Au cœur de ce cas, une entité publique au Sénégal a versé plus de 1,5 milliard FCFA (en euros) à un cabinet de conseil basé en Europe, officiellement pour régler un contentieux juridique avec une société étrangère.

Or, l’enquête a révélé qu’une grande partie de cette somme a ensuite été réacheminée vers le Sénégal : les fonds ont transité depuis le cabinet européen (BETA dans le rapport) vers une société privée sénégalaise dénommée “GAME”, liée à un homme d’affaires influent (Monsieur X).

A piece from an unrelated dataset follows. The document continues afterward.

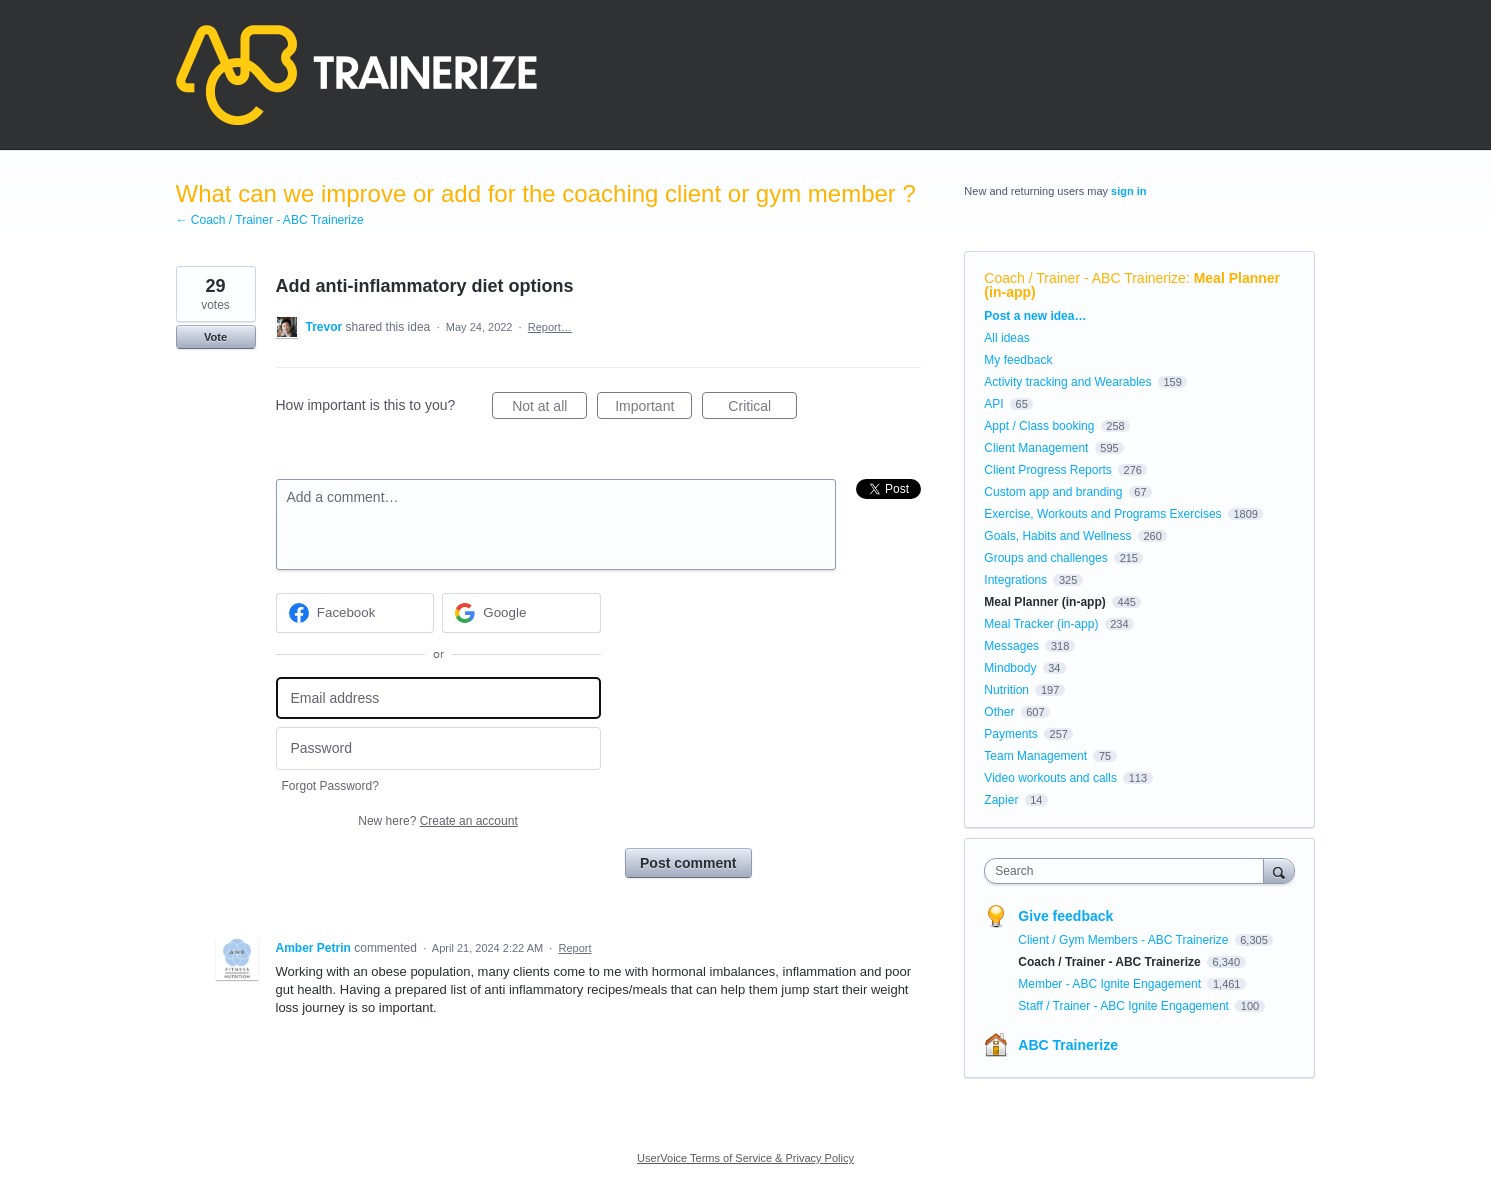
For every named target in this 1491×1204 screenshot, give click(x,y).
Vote (215, 337)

Comment justifier ce retour d’argent ? Les investigations de la CENTIF ont mis au jour un contrat d’apporteur d’affaires signé entre le cabinet BETA et la société GAME. Ce contrat prévoyait que GAME touche une commission équivalente à 20% des honoraires générés par BETA à chaque affaire apportée.

Officiellement, donc, GAME aurait aidé BETA à décrocher le marché du contentieux et se fait rémunérer pour cela. Sauf que la CENTIF a constaté un écart énorme entre ce qui était prévu et ce qui a réellement été payé à GAME : bien plus que 20% des honoraires convenus. Cela suggère l’existence de rétrocommissions occultes, où GAME recevrait en réalité des fonds sans lien avec une prestation réelle.

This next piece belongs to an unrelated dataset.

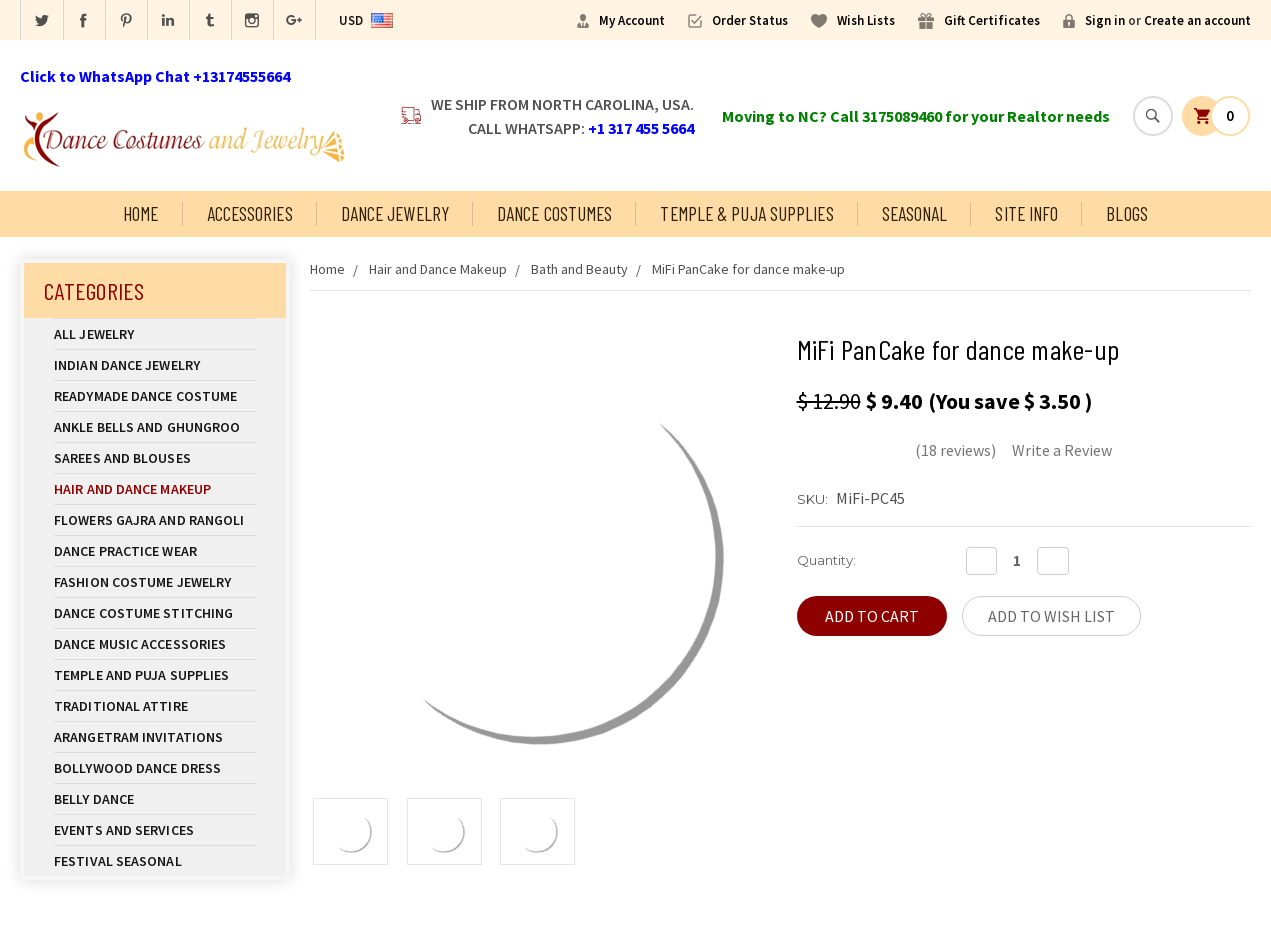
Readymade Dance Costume (155, 396)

En clair, une partie de l’argent public versé au cabinet étranger est revenue déguisée en “commission” à des acteurs privés au Sénégal – possiblement pour rémunérer des interventions ou influences cachées. Le rapport indique que Monsieur X, dirigeant de GAME, est réputé proche de décideurs publics et de directeurs de sociétés nationales, ce qui alimente les soupçons de trafic d’influence dans cette affaire.

Aux termes de son enquête, la CENTIF conclut à des indices graves et concordants de blanchiment de capitaux issus de corruption, trafic d’influence et association de malfaiteurs. Le dossier a été transmis aux autorités judiciaires pour qu’elles approfondissent et sanctionnent ces faits.

Ce cas illustre comment des schémas sophistiqués de fausse facturation transfrontalière peuvent servir à cacher des pots-de-vin. Le rapport souligne par ailleurs que la corruption demeure l’une des infractions sous-jacentes les plus fréquentes en 2024 (138 déclarations de soupçon, +5% par rapport à 2023). La CENTIF appelle donc à renforcer la transparence dans les marchés publics et les contrats de conseil, et à surveiller de près les flux financiers avec l’étranger lorsqu’ils impliquent des entités publiques nationales.